Maggie stared at the envelope for a moment, as though she had somehow forgotten what month it was. Then she picked it up carefully and put it in her bag. “No problem, goo!”

Roland suspected she had entirely forgotten that her monthly return was scheduled for tomorrow. The thought that the town’s appeal could have this effect on someone as generally purposeful as Maggie was quietly satisfying, and he kept his expression neutral.

“I didn’t even realize tomorrow was the beginning of the month,” Lightning said, pressing her fingers to her forehead. “So we won’t see each other for a long time?”

“Tilly’s plan to clear the Fjord churches delayed me last time,” Maggie said, her silver hair — nearly floor-length now — swaying as she turned. “This time I’ll be back as soon as I can. Wait for me and we’ll go explore the eagle nest together — goo!”

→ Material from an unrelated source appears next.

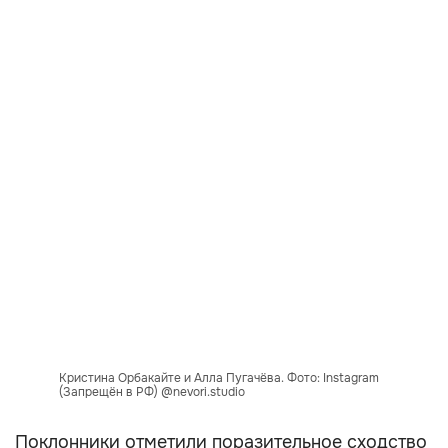
Кристина Орбакайте и Алла Пугачёва. Фото: Instagram
(Запрещён в РФ) @nevori.studio
Поклонники отметили поразительное сходство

“That’s a promise,” Lightning said, with the flat resignation of someone who has decided to hold people to their words.

“You have your own assignment before Maggie returns.” Roland spread the regional map that Lightning had previously drawn across the desk and pointed to the southern terrain. “You remember the shoal near the mountains?”

“Roughly here.” Lightning pointed.

“Fly back to it and take Maggie with you this time. Plant marker flags on both sides of the shallow beach and at the mountain junction. Mark the precise location on this map.” He looked at Maggie. “If Tilly agrees to send witches, you’ll lead the sailboat to that shoal. I’ll be waiting at the top of the mountain.”

Lightning tilted her head. “You’re sending witches? New sisters coming to Border Town?”

“I don’t know yet,” Roland said. “It depends on Tilly’s answer.” He considered the letter in Maggie’s bag, and what he knew of Tilly, and what he hoped she had come to understand about what he was trying to build here. “But I have a feeling she’ll agree.”